When you put together all the taxes Republicans want to cut with all the giveaways they want to protect, you get a reform impossible to accomplish. Indeed, we know that the numbers don’t add up because Mitt Romney proved that they don’t. During his 2012 presidential campaign, Romney put forward a tax plan that offered very specific tax cuts and extremely nebulous base-broadening. His inability to name a single deduction that he’d eliminate was widely panned. Analysts for the non-partisan Tax Policy Center concluded that “the basic power of arithmetic is overwhelming in showing that Governor Romney has so far overpromised on the tax side.” No matter. Romney simply refused to get specific because he couldn’t. Donald Trump, for his part, offered a tax plan during the campaign that didn’t even bother to promise revenue-neutrality—if enacted it would bust a $9.5 trillion hole in the federal budget over ten years. No wonder he hasn’t mentioned it since the election.

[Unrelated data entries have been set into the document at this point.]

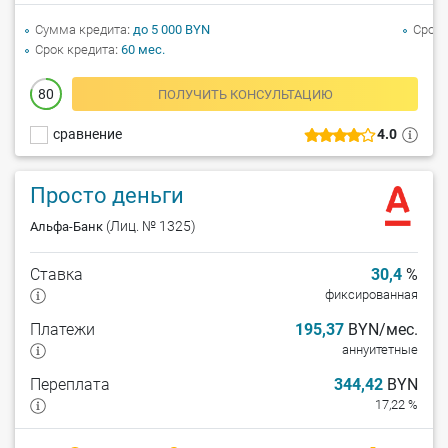
Сумма кредита
до 5 000 BYN
Срок 
Срок кредита
60 мес.
80
ПОЛУЧИТЬ КОНСУЛЬТАЦИЮ
сравнение
4.0
Просто деньги
(Лиц. № 1325)
Альфа-Банк
Ставка
30,4
%
фиксированная
Платежи
195,37
BYN/мес.
аннуитетные
Переплата
344,42
BYN
17,22 %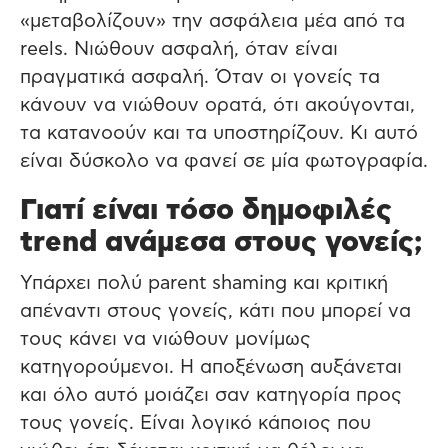
«μεταβολίζουν» την ασφάλεια μέα από τα
reels. Νιώθουν ασφαλή, όταν είναι
πραγματικά ασφαλή. Όταν οι γονείς τα
κάνουν να νιώθουν ορατά, ότι ακούγονται,
τα κατανοούν και τα υποστηρίζουν. Κι αυτό
είναι δύσκολο να φανεί σε μία φωτογραφία.
Γιατί είναι τόσο δημοφιλές
trend ανάμεσα στους γονείς;
Υπάρχει πολύ parent shaming και κριτική
απέναντι στους γονείς, κάτι που μπορεί να
τους κάνει να νιώθουν μονίμως
κατηγορούμενοι. Η αποξένωση αυξάνεται
και όλο αυτό μοιάζει σαν κατηγορία προς
τους γονείς. Είναι λογικό κάποιος που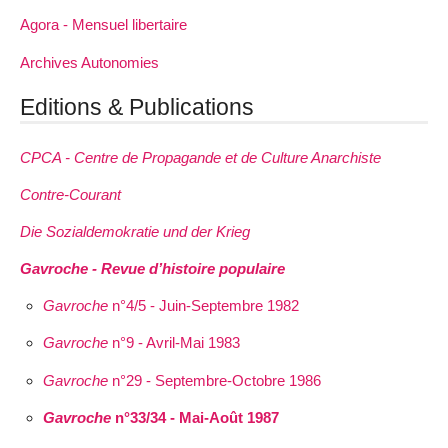
Agora - Mensuel libertaire
Archives Autonomies
Editions & Publications
CPCA - Centre de Propagande et de Culture Anarchiste
Contre-Courant
Die Sozialdemokratie und der Krieg
Gavroche - Revue d’histoire populaire
Gavroche
n°4/5 - Juin-Septembre 1982
Gavroche
n°9 - Avril-Mai 1983
Gavroche
n°29 - Septembre-Octobre 1986
Gavroche
n°33/34 - Mai-Août 1987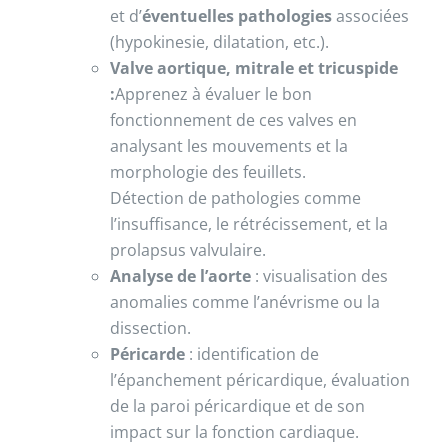
et d’
éventuelles pathologies
associées
(hypokinesie, dilatation, etc.).
Valve aortique, mitrale et tricuspide
:
Apprenez à évaluer le bon
fonctionnement de ces valves en
analysant les mouvements et la
morphologie des feuillets.
Détection de pathologies comme
l’insuffisance, le rétrécissement, et la
prolapsus valvulaire.
Analyse de l’aorte
: visualisation des
anomalies comme l’anévrisme ou la
dissection.
Péricarde
: identification de
l’épanchement péricardique, évaluation
de la paroi péricardique et de son
impact sur la fonction cardiaque.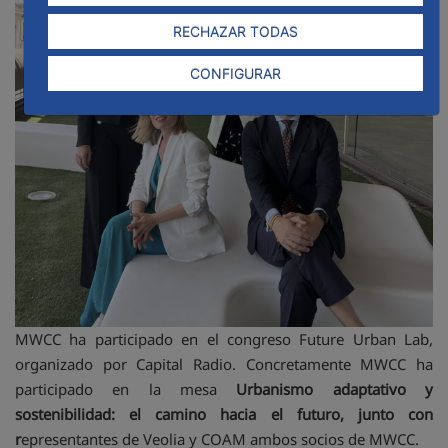
RECHAZAR TODAS
CONFIGURAR
MWCC ha participado en el congreso Future Urban Lab,
organizado por Capital Radio. Concretamente MWCC ha
participado en la mesa
Urbanismo adaptativo y
sostenibilidad: el camino hacia el futuro, junto con
r
epresentantes de Veolia y COAM ambos socios de MWCC.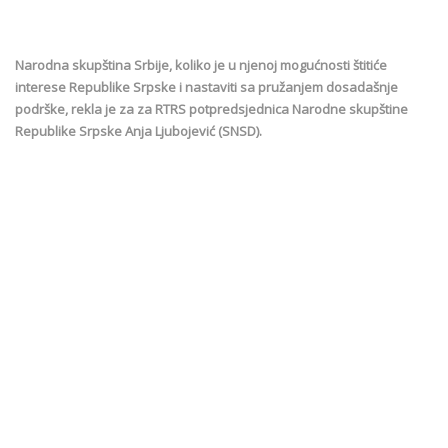
Narodna skupština Srbije, koliko je u njenoj mogućnosti štitiće
interese Republike Srpske i nastaviti sa pružanjem dosadašnje
podrške, rekla je za za RTRS potpredsjednica Narodne skupštine
Republike Srpske Anja Ljubojević (SNSD).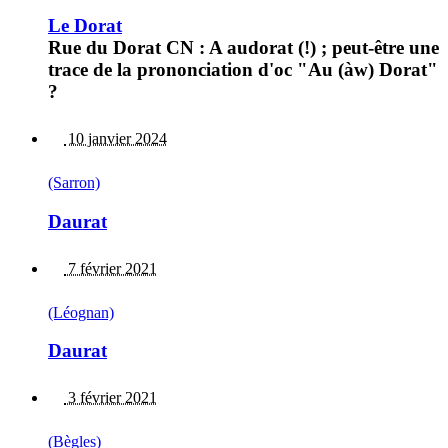
Le Dorat
Rue du Dorat CN : A audorat (!) ; peut-être une
trace de la prononciation d'oc "Au (àw) Dorat"
?
10 janvier 2024
(Sarron)
Daurat
7 février 2021
(Léognan)
Daurat
3 février 2021
(Bègles)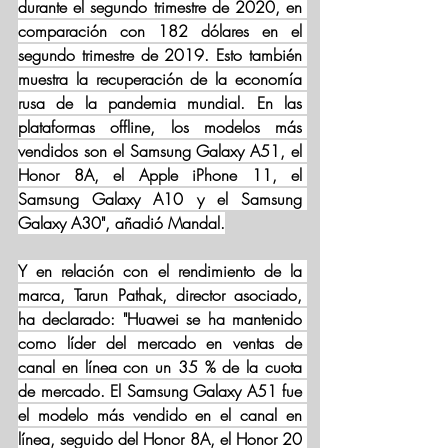
durante el segundo trimestre de 2020, en 
comparación con 182 dólares en el 
segundo trimestre de 2019. Esto también 
muestra la recuperación de la economía 
rusa de la pandemia mundial. En las 
plataformas offline, los modelos más 
vendidos son el Samsung Galaxy A51, el 
Honor 8A, el Apple iPhone 11, el 
Samsung Galaxy A10 y el Samsung 
Galaxy A30", añadió Mandal.
Y en relación con el rendimiento de la 
marca, Tarun Pathak, director asociado, 
ha declarado: "Huawei se ha mantenido 
como líder del mercado en ventas de 
canal en línea con un 35 % de la cuota 
de mercado. El Samsung Galaxy A51 fue 
el modelo más vendido en el canal en 
línea, seguido del Honor 8A, el Honor 20 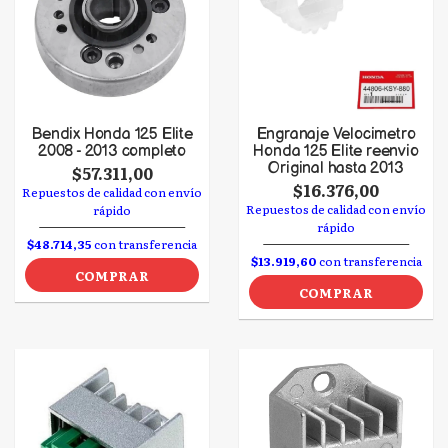
Bendix Honda 125 Elite
Engranaje Velocimetro
2008 - 2013 completo
Honda 125 Elite reenvio
Original hasta 2013
$57.311,00
$16.376,00
Repuestos de calidad con envío
Repuestos de calidad con envío
rápido
rápido
$48.714,35
con transferencia
$13.919,60
con transferencia
COMPRAR
COMPRAR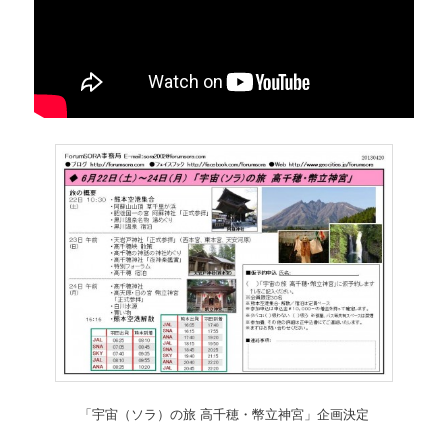
「宇宙（ソラ）の旅 高千穂・幣立神宮」企画決定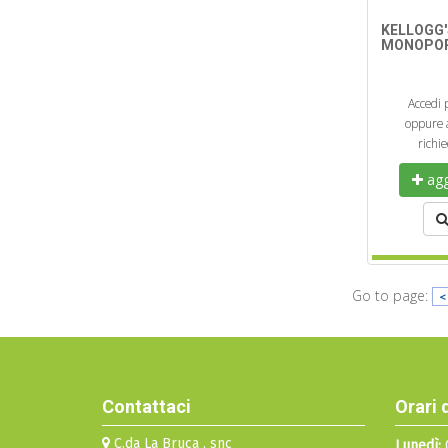
KELLOGG'
MONOPOR
Accedi 
oppure a
richi
aggi
Go to page:
<
Contattaci
Orari 
C.da La Bruca , snc
Lunedì:
0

What all of this means is this: Republicans don’t support tax reform, they support tax cuts. Those tax cuts will disproportionately benefit the wealthy. And when they are enacted without offsetting reductions in the loopholes that litter the tax code, they will also massively increase the deficit. Either Republicans will jam through a form of these unpopular cuts or they will be tripped up by the same tensions within their caucus that derailed the AHCA. But there will be no true tax reform in this Congress.